Erectile Dysfunction (ED) is both:

  • A risk factor for developing BPH

  • A complication that may arise from BPH or its treatments (e.g. finasteride)


✅ Treatment Strategy:

  • Tadalafil 5 mg once daily – effective for both ED and LUTS

  • May combine cautiously with α-blockers (monitor BP)

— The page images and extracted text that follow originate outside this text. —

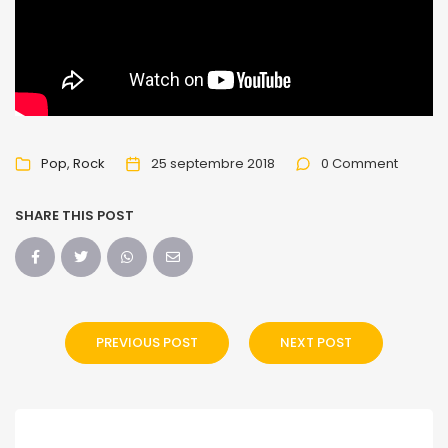
Pop
Rock
25 septembre 2018
0 Comment
SHARE THIS POST
PREVIOUS POST
NEXT POST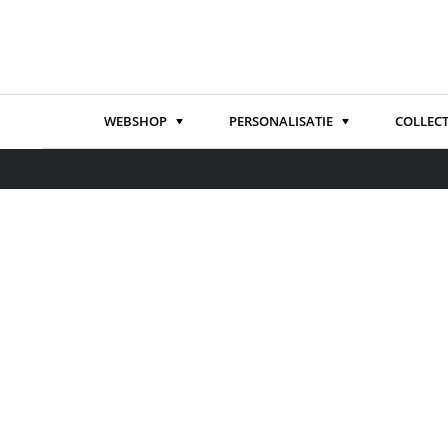
WEBSHOP
PERSONALISATIE
COLLECT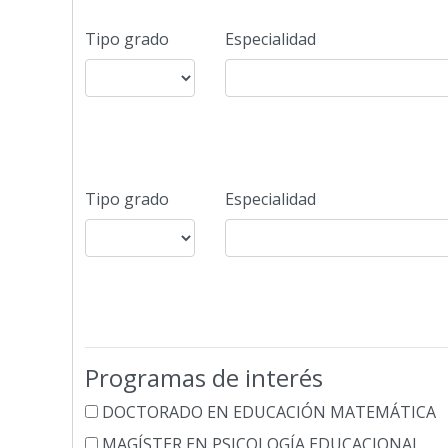
Tipo grado
Especialidad
Tipo grado
Especialidad
Programas de interés
DOCTORADO EN EDUCACIÓN MATEMÁTICA
MAGÍSTER EN PSICOLOGÍA EDUCACIONAL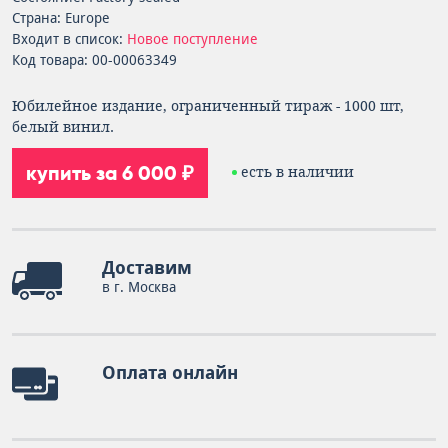
Страна: Europe
Входит в список:
Новое поступление
Код товара: 00-00063349
Юбилейное издание, ограниченный тираж - 1000 шт,
белый винил.
купить за 6 000 ₽
есть в наличии
Доставим
в г. Москва
Оплата онлайн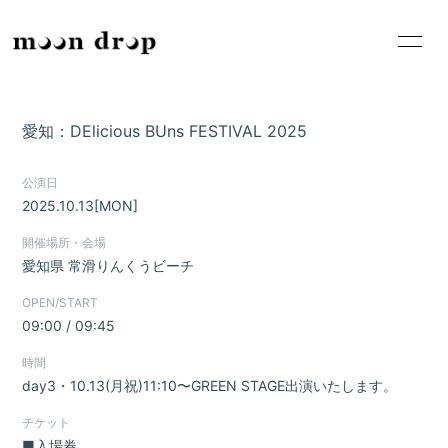
HOME
INFORMATION
愛知：DElicious BUns FESTIVAL 2025
SCHEDULE
PROFILE
公演日
VIDEO
DISCOGRAPHY
2025.10.13
[MON]
BLOG
MOVIE
開催場所・会場
愛知県
常滑りんくうビーチ
GOODS
RADIO
OPEN/START
09:00 / 09:45
PHOTO
CONTACT
時間
day3・10.13(月祝)11:10〜GREEN STAGE出演いたします。
チケット
■入場券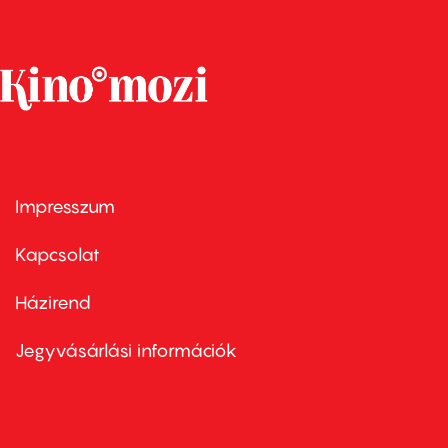
Impresszum
Footer
menu
first
Kapcsolat
Házirend
Footer
menu
second
Jegyvásárlási információk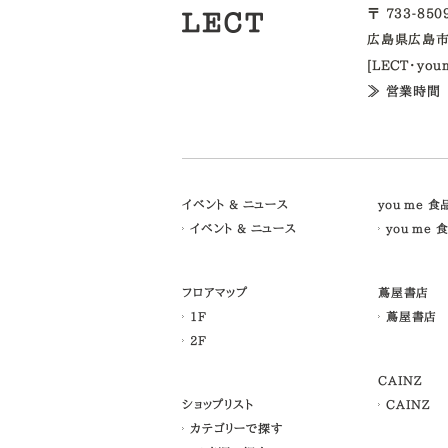
〒 733-85
広島県広島市
[LECT・yo
≫ 営業時間
イベント & ニュース
you me 
イベント & ニュース
you me 
フロアマップ
蔦屋書店
1F
蔦屋書店
2F
CAINZ
ショップリスト
CAINZ
カテゴリーで探す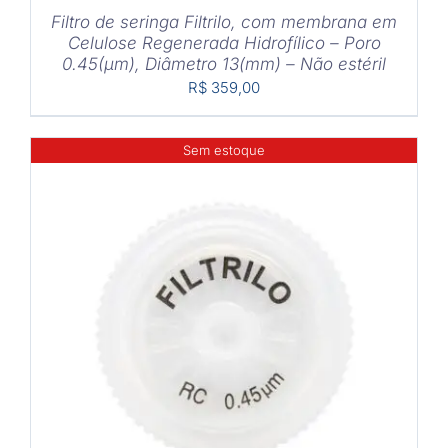
Filtro de seringa Filtrilo, com membrana em
Celulose Regenerada Hidrofílico – Poro
0.45(μm), Diâmetro 13(mm) – Não estéril
R$
359,00
Sem estoque
DETALHES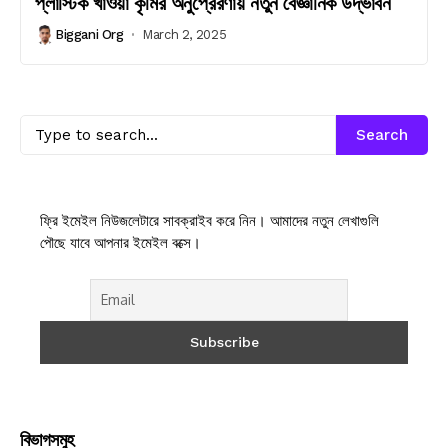
প্লাস্টিক খাওয়া কৃমির অনুপ্রেরণায় নতুন বৈজ্ঞানিক উদ্ভাবন
Biggani Org
March 2, 2025
Search
ফ্রি ইমেইল নিউজলেটারে সাবক্রাইব করে নিন। আমাদের নতুন লেখাগুলি
পৌছে যাবে আপনার ইমেইল বক্সে।
বিভাগসমুহ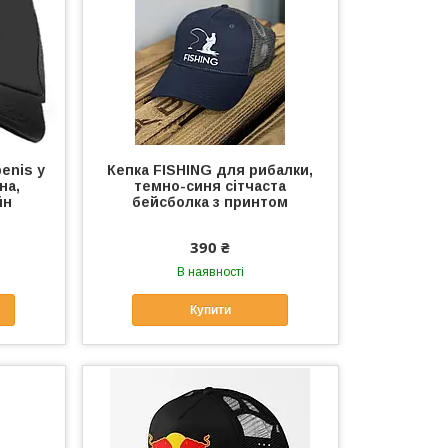
enis у
Кепка FISHING для рибалки,
на,
темно-синя сітчаста
йн
бейсболка з принтом
390 ₴
В наявності
Купити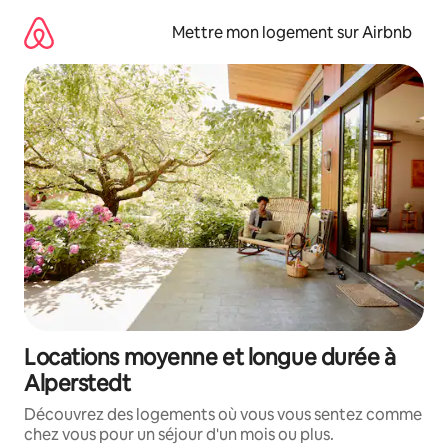
Aller
directement
Mettre mon logement sur Airbnb
au
contenu
Locations moyenne et longue durée à
Alperstedt
Découvrez des logements où vous vous sentez comme
chez vous pour un séjour d'un mois ou plus.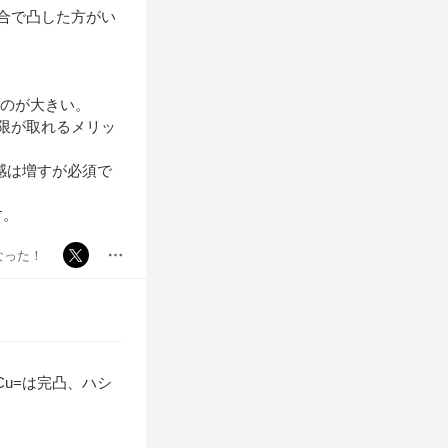
合で凸した方がい
るのが大きい。
上限が取れるメリッ
定感は増すが必須で
す。
なった！
Cu=は完凸、ハシ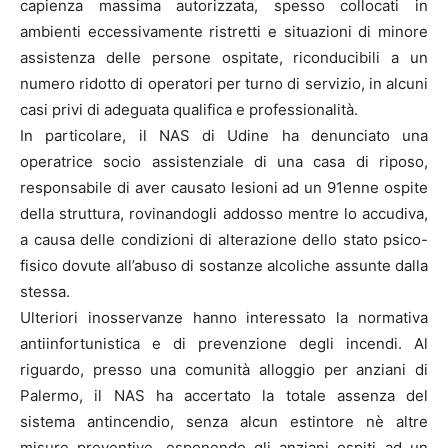
capienza massima autorizzata, spesso collocati in
ambienti eccessivamente ristretti e situazioni di minore
assistenza delle persone ospitate, riconducibili a un
numero ridotto di operatori per turno di servizio, in alcuni
casi privi di adeguata qualifica e professionalità.
In particolare, il NAS di Udine ha denunciato una
operatrice socio assistenziale di una casa di riposo,
responsabile di aver causato lesioni ad un 91enne ospite
della struttura, rovinandogli addosso mentre lo accudiva,
a causa delle condizioni di alterazione dello stato psico-
fisico dovute all’abuso di sostanze alcoliche assunte dalla
stessa.
Ulteriori inosservanze hanno interessato la normativa
antiinfortunistica e di prevenzione degli incendi. Al
riguardo, presso una comunità alloggio per anziani di
Palermo, il NAS ha accertato la totale assenza del
sistema antincendio, senza alcun estintore nè altre
misure preventive, esponendo gli anziani ospiti ad un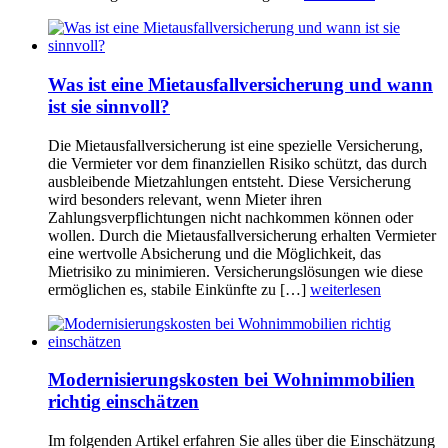
Was ist eine Mietausfallversicherung und wann
ist sie sinnvoll?
Die Mietausfallversicherung ist eine spezielle Versicherung,
die Vermieter vor dem finanziellen Risiko schützt, das durch
ausbleibende Mietzahlungen entsteht. Diese Versicherung
wird besonders relevant, wenn Mieter ihren
Zahlungsverpflichtungen nicht nachkommen können oder
wollen. Durch die Mietausfallversicherung erhalten Vermieter
eine wertvolle Absicherung und die Möglichkeit, das
Mietrisiko zu minimieren. Versicherungslösungen wie diese
ermöglichen es, stabile Einkünfte zu […]
weiterlesen
Modernisierungskosten bei Wohnimmobilien
richtig einschätzen
Im folgenden Artikel erfahren Sie alles über die Einschätzung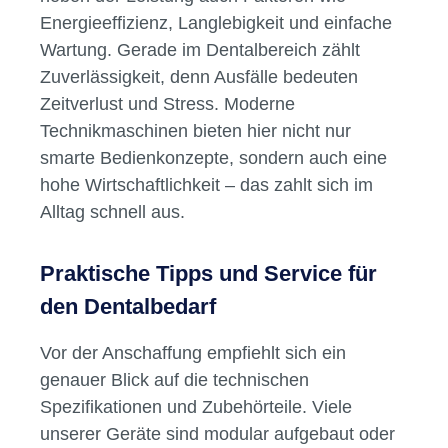
Energieeffizienz, Langlebigkeit und einfache
Wartung. Gerade im Dentalbereich zählt
Zuverlässigkeit, denn Ausfälle bedeuten
Zeitverlust und Stress. Moderne
Technikmaschinen bieten hier nicht nur
smarte Bedienkonzepte, sondern auch eine
hohe Wirtschaftlichkeit – das zahlt sich im
Alltag schnell aus.
Praktische Tipps und Service für
den Dentalbedarf
Vor der Anschaffung empfiehlt sich ein
genauer Blick auf die technischen
Spezifikationen und Zubehörteile. Viele
unserer Geräte sind modular aufgebaut oder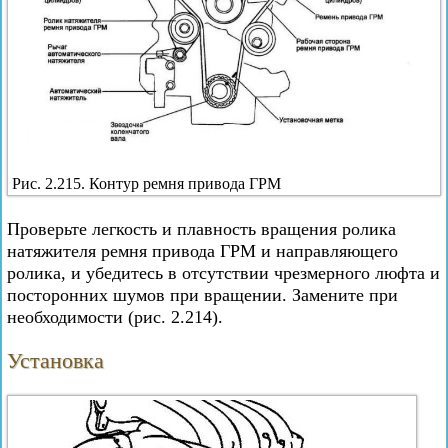
Рис. 2.215. Контур ремня привода ГРМ
Проверьте легкость и плавность вращения ролика
натяжителя ремня привода ГРМ и направляющего
ролика, и убедитесь в отсутствии чрезмерного люфта и
посторонних шумов при вращении. Замените при
необходимости (рис. 2.214).
Установка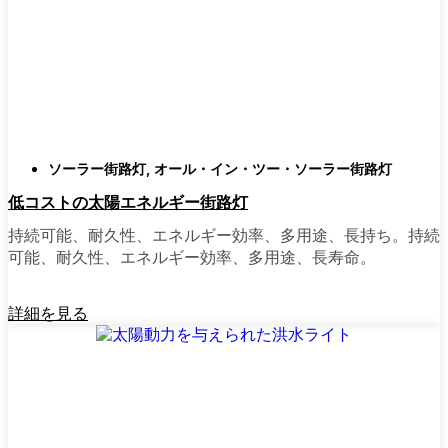
類
庭はそれぞれ違うので、選択肢があるのはい
いことだ。設置がとても簡単なオールインワ
ン・ユニットを選ぶ人もいます。また、広い
スペースにはフラッドライトを、ガレージや
裏門の周りには安心感のある人感センサーラ
ソーラー街路灯
,
オール・イン・ツー・ソーラー街路灯
イトを、という人もいる。装飾的なソーラー
低コストの太陽エネルギー街路灯
ポストライトは、景観を気にしたり、庭にち
ょっとした魅力を加えたい場合に最適だ。ご
持続可能、耐久性、エネルギー効率、多用途、長持ち。持続
近所さんが、深夜の団らんや家族団らんのた
可能、耐久性、エネルギー効率、多用途、長寿命。
めに裏庭のデッキを照らすのに使っているの
を見たこともある。どのようなニーズやスタ
詳細を見る
イルにも合うものがあります。
ソーラーポストライトをオンラインで購入す
る理由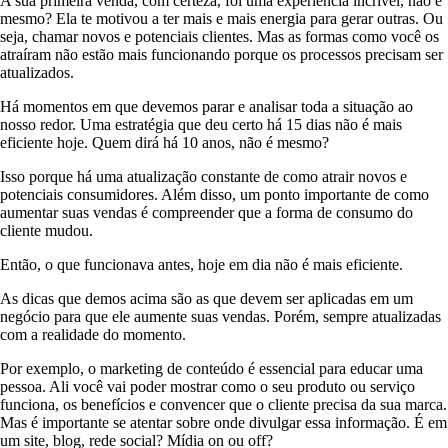
A sua primeira venda, com certeza, foi uma experiência incrível, não é
mesmo? Ela te motivou a ter mais e mais energia para gerar outras. Ou
seja, chamar novos e potenciais clientes. Mas as formas como você os
atraíram não estão mais funcionando porque os processos precisam ser
atualizados.
Há momentos em que devemos parar e analisar toda a situação ao
nosso redor. Uma estratégia que deu certo há 15 dias não é mais
eficiente hoje. Quem dirá há 10 anos, não é mesmo?
Isso porque há uma atualização constante de como atrair novos e
potenciais consumidores. Além disso, um ponto importante de como
aumentar suas vendas é compreender que a forma de consumo do
cliente mudou.
Então, o que funcionava antes, hoje em dia não é mais eficiente.
As dicas que demos acima são as que devem ser aplicadas em um
negócio para que ele aumente suas vendas. Porém, sempre atualizadas
com a realidade do momento.
Por exemplo, o marketing de conteúdo é essencial para educar uma
pessoa. Ali você vai poder mostrar como o seu produto ou serviço
funciona, os benefícios e convencer que o cliente precisa da sua marca.
Mas é importante se atentar sobre onde divulgar essa informação. É em
um site, blog, rede social? Mídia on ou off?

  • Consider ED impact before starting finasteride



⚠️ Complications & When to Admit

Complication

Action

Acute retention

Immediate catheterization + admit

Recurrent UTIs

Consider retention or incomplete voiding

Renal dysfunction

Admit if U&Es deranged

Sepsis from UTI

Blood + urine cultures, IV antibiotics, admit

Gross bladder distension (>500–600 mL)

Urgent decompression, monitor for post-obstructive diuresis

Erectile Dysfunction

Address both BPH and sexual health needs holistically



🛏️ Trial Without Catheter (TWOC)

After acute retention, start α-blocker and arrange TWOC in 3–5 days. If unsuccessful, refer to urology.


🧠 PLAB 2 Tips

✅ Use SOCRATES for symptom analysis

✅ Screen for red flags: hematuria, weight loss, bone pain

✅ Use lay language for explanation

✅ Offer safety-netting and follow-up

✅ Always check and explain post-void residual findings

✅ If UTI present with penicillin allergy, consider nitrofurantoin, trimethoprim, or fosfomycin (avoid cephalosporins if severe allergy)



🧾 Sample Patient-Friendly Explanation (UTI + BPH):

“It looks like you have a urine infection, likely because your prostate has become enlarged and isn’t letting your bladder empty fully. The leftover urine can allow germs to grow and cause infections. We’ll start treatment and monitor your bladder function.”


📌 Takeaway

BPH is a common station that tests your clinical reasoning, communication, and safety-netting. Focus on structured symptom assessment, relevant examination, and offering a clear management plan. Don’t forget to ask about and address sexual health, especially if ED is already present or if considering medications that may worsen it.